* EXERCISE INSTRUCTIONS *
When the word "gênero" appears in a line of the data below, list that line.

* DATA SHOWN *
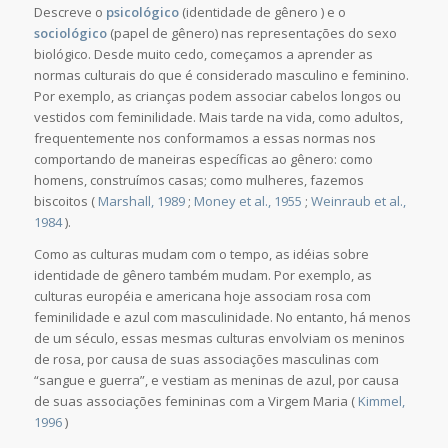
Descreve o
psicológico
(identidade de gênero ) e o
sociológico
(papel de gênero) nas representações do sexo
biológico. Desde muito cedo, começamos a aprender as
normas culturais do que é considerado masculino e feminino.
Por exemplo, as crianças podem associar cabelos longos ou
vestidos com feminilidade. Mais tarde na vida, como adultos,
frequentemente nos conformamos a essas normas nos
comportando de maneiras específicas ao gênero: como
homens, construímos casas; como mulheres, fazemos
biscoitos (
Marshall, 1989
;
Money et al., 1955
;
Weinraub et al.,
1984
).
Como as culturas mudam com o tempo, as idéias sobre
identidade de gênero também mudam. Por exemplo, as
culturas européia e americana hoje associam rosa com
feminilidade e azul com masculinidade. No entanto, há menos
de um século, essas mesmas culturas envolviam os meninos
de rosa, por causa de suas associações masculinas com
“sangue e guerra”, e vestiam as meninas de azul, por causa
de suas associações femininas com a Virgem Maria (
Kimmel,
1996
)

---

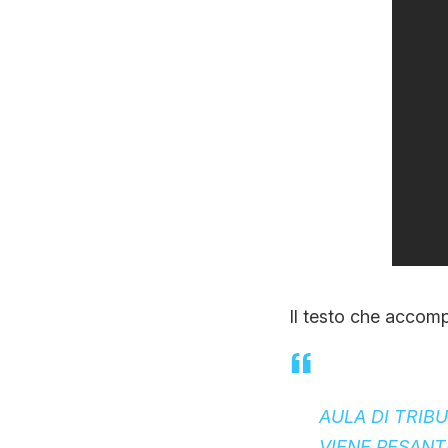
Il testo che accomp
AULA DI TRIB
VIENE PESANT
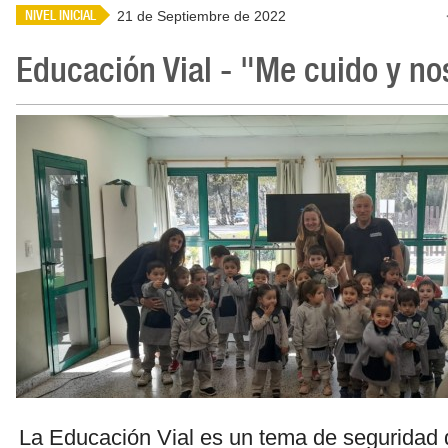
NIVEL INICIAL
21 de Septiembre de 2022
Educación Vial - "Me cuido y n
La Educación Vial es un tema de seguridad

---

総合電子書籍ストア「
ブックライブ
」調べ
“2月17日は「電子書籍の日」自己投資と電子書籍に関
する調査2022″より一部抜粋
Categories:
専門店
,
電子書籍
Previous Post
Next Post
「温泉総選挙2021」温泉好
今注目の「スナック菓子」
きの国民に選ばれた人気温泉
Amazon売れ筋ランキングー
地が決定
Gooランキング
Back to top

* EXERCISE ANSWER *
(identidade de gênero ) e o
(papel de gênero) nas representações do sexo
comportando de maneiras específicas ao gênero: como
identidade de gênero também mudam. Por exemplo, as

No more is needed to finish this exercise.